In any event, my main point in this post is to call attention to the disagreement among MMT adherents in their proposals about the appropriate JG level. Disagreements aren't necessarily bad, but I think we ought to make clear to one another the differing judgments/assumptions/ trade-offs that account for the differences we see in the JG wage rates being proposed by various leaders in the MMT field. We also need some modeling and and to use whatever empirical data we can get to decide how far we can go in providing a “living wage” for JG workers, while also providing price stability, as the private sector begins to hire back people and JG employment shrinks to a relatively small level.

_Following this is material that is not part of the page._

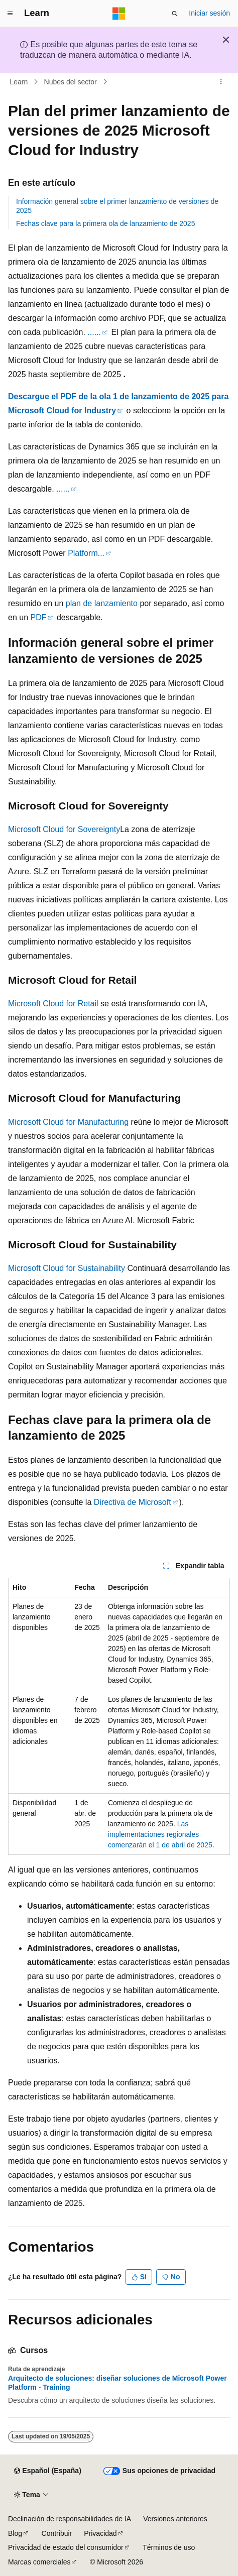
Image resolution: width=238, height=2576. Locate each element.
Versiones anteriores (175, 2519)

In proposing this, I'd like us to keep in mind the idea of “public purpose;” to ask ourselves what the major components of this notion are; and to also consider whether there are still conflicts among its various components. MMT suggests that Full Employment with Price Stability can both be achieved without conflict.
But, the question being raised by Warren's post linked to above, is whether Full Employment at a living wage, is possible with price stability. Warren seems to be implicitly questioning this, and also implying that public purpose is better served by placing more weight on avoiding an unwelcome one-time price adjustment to a JG that is set at too high a level, than it is by avoiding a JG wage that isn't really a living wage.
For my part, I think our private sector businesses need to pay more for labor and to have less profit. For far too many years they have taken advantage of a friendly political environment to keep wages down, and to pass most productivity gains to the top of increasingly steep income and wealth pyramids.
This has to stop, and a JG that pays a living wage is one way we can begin to stop it. So, my trade-off is to take the risk that the one-time price adjustment from too high a JG wage level won't be near as important to people as the end of unemployment and of employment that doesn't pay a living wage. So, I'm for a JG wage a good bit higher than the $8.00 per hour proposal. How about you?